Wednesday, 12 February 2014

Procurement 20/20: Supply Entrepreneurship in a Changing World - book review

A new book on procurement is always of interest but too often takes on the 'emperor's new clothes. Unfortunately, even though this is a book written by four McKiksey consultants, little is new. 

For example, the authors take Lamming's suggestion of purchasing needing to become External Resource Management (1993) and provide examples that becoming a reality. Sadly Lamming doesn't get an acknowledgement of the rebranded concept. That would be understandable if it were not that McKinsey's father of the Kraljic model is used as a springboard for the book.

Great examples are trotted out, but yet a blindspot exists by not recognising the problems Apple and others encountered through using Foxconn. Instead Apple's outsourcing to Foxconn is viewed as exemplar! So, for example, "Apple maintains control over nearly every step along the value chain. ... The orchestration is so tight and extensive that Apple places electronic monitors into some parts boxes at supplier sights to allow remote monitoring of production speed and discourage product theft". Then think of the problems I've highlighted in this blog previously encounered by Apple and Foxconn!

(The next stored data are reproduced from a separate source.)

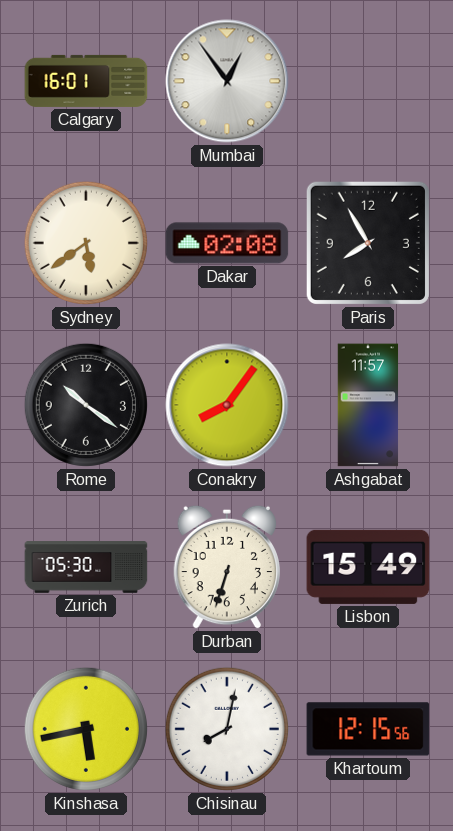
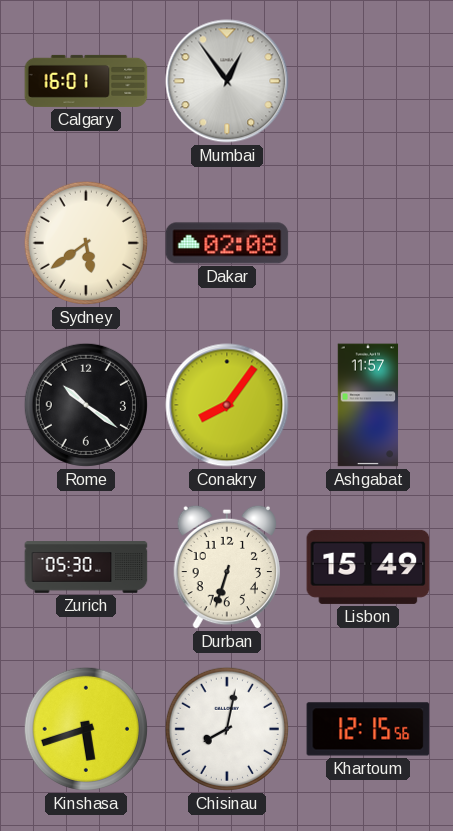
Paris: 7:55 -> none
Kinshasa: 5:43 -> 5:42
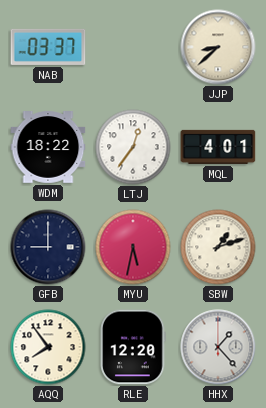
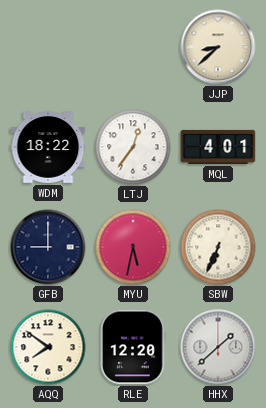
NAB: 03:37 -> none
SBW: 1:12 -> 6:34
AQQ: 7:54 -> 7:51
HHX: 1:23 -> 1:38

I like the style of arguing throughout the book why procurement is well placed to take advantage of the business changes discussed. But those arguments are not new. In fact little in the book is remotely new, take as another example, the section on CSR - the authors view of best practice was actually being practiced in the mid 1990s!

The most disappointing section was the discussion on digital procurement. This lacked vision, was more concerned about data-mining at a fairly rudimentary level, and gave scant attention to how social collaboration could transform procurement's role. It seems hard to believe the authors illustrated so little thought leadership.

Having said that, the most useful chapter, to me, was 'Volatility as the New Normal' which had some very good advice on risk management.

Who is the book for? If you're a CPO and the stuff in the book isn't already on you radar, then I suspect, your chances of leading the required change are limited. While if you're already addressing these approaches, how does the book help you?  Perhaps it's real benefit is in bringing together previously published concepts which have not gone out of print.  


I suspect, the real audience should be CX's who don't quite understand the value procurement could bring, and want to understand what's necessary to bring about change - that can't be a bad thing.